Unidentified gunmen shot Sagal Salad Osman, a producer for Radio Mogadishu, on Sunday Radio Mogadishu reported.

Osman was shot outside a university in the west of the capital, Mogadishu, and later died at a hospital in the city.

Condemning the attack Somali President Hassan Sheikh warned that those who harmed innocent people should be held accountable and would be brought to justice as had happened before.

Osman is the second female Somali journalist to be murdered in less than six months following the death of Hindia Haji Mohamed, who was blown up in a car bombing last December, an attack that Al Shabaab extremists claimed responsibility for.

Mohamed, who worked for Somalia’s state-run broadcaster, was the widow of a murdered journalist and was one of three journalists killed during the course of their duty in 2015.
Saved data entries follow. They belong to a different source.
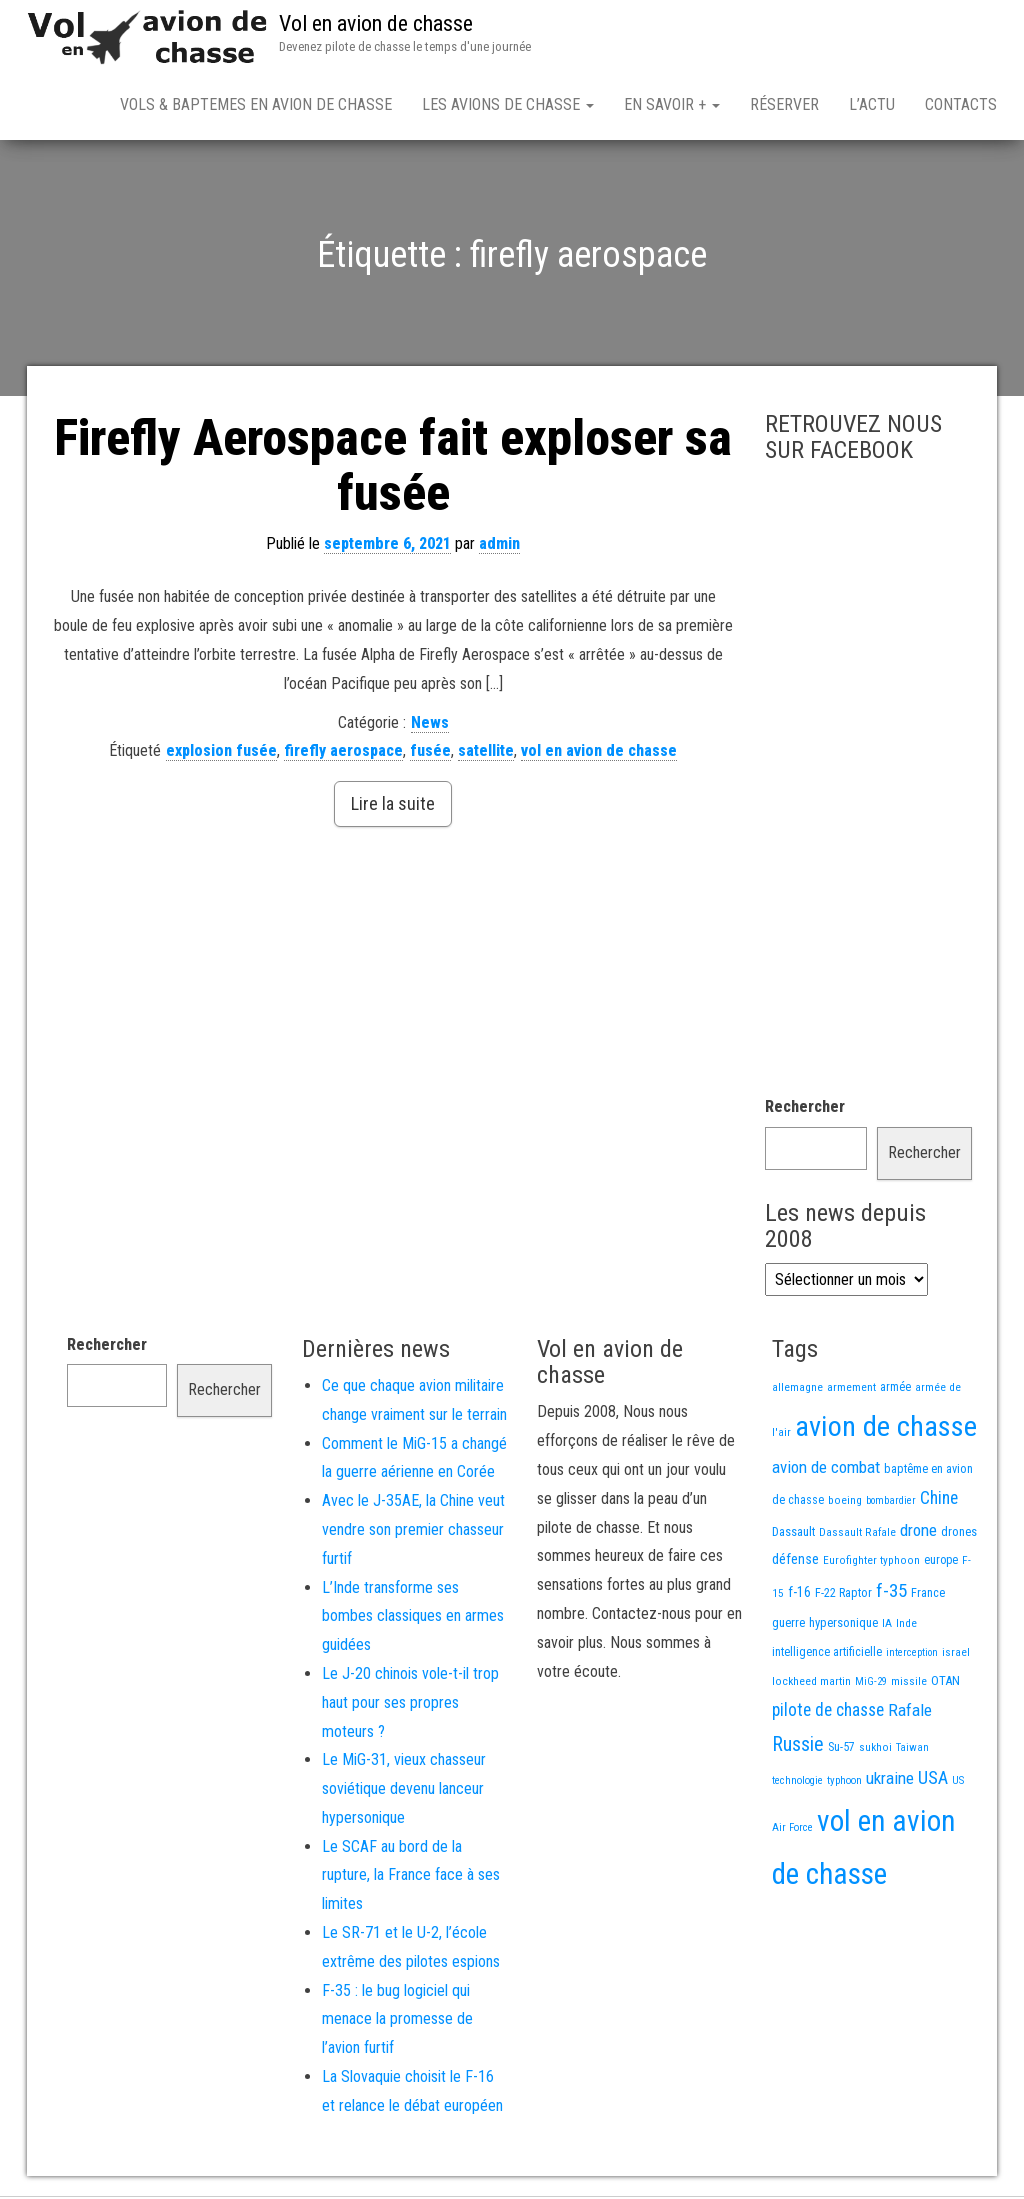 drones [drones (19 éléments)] (959, 1535)
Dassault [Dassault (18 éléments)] (793, 1535)
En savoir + (672, 104)
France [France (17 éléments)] (928, 1596)
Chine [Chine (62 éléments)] (939, 1502)
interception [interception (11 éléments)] (912, 1656)
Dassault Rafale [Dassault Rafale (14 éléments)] (857, 1536)
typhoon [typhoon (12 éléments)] (844, 1784)
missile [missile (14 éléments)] (909, 1685)
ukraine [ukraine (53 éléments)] (890, 1782)
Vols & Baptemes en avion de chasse (256, 104)
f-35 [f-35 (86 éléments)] (891, 1594)
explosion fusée (221, 754)
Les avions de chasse (508, 104)
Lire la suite (393, 807)
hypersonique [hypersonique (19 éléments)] (843, 1626)
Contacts (961, 104)
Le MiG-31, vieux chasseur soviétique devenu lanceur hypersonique (404, 1792)
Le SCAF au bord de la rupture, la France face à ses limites (411, 1879)
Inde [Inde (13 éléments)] (906, 1627)
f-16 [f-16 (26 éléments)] (799, 1596)
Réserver (784, 104)
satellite (486, 754)
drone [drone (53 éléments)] (918, 1534)
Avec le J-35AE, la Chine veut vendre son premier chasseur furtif (413, 1533)
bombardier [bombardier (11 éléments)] (891, 1504)
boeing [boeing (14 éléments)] (845, 1504)
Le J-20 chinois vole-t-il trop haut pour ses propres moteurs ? (410, 1706)
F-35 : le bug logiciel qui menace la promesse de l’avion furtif (397, 2023)
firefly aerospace (343, 754)
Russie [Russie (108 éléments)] (798, 1748)
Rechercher (805, 1110)
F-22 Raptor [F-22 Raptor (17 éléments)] (843, 1596)
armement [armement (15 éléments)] (851, 1391)
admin (499, 547)
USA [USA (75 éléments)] (933, 1782)
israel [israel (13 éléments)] (956, 1656)
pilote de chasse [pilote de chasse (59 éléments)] (828, 1714)
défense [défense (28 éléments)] (795, 1563)
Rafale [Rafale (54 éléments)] (910, 1714)
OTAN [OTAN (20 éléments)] (945, 1684)
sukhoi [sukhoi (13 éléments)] (875, 1751)
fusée (430, 754)
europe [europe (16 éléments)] (941, 1564)
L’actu (872, 104)
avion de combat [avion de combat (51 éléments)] (826, 1471)
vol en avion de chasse (599, 754)
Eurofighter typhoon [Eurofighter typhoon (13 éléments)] (871, 1564)
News (430, 726)
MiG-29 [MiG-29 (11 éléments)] (871, 1685)
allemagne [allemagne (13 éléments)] (797, 1391)
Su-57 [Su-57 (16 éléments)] (841, 1751)
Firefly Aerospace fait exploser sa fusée (393, 469)
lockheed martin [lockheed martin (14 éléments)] (811, 1685)
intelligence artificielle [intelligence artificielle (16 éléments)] (827, 1656)
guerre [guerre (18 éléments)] (788, 1626)
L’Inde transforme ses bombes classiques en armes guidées (413, 1620)
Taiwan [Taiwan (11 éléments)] (912, 1751)
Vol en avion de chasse (376, 23)
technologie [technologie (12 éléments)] (797, 1784)
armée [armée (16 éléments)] (895, 1391)
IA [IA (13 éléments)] (887, 1627)
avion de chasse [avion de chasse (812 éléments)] (886, 1430)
Somalia is one of the most dangerous countries to work in for journalists with members of the media regularly targeted by extremists.

The Committee to Protect Journalists says attacks on the press in the country have killed 59 journalists since 1992, with 18 killed in 2012 alone.

The surge in violence followed the outbreak of civil war in the Horn of Africa country in 1992.

However, Al Shabaab are not the only perpetrators of the attacks on the media with criminals, warlords and even government agents suspected of carrying out some of the killings.

Furthermore, an atmosphere of intimidation pervades as journalists try to report, with many receiving death threats while the police rarely investigate violence or threats against journalists.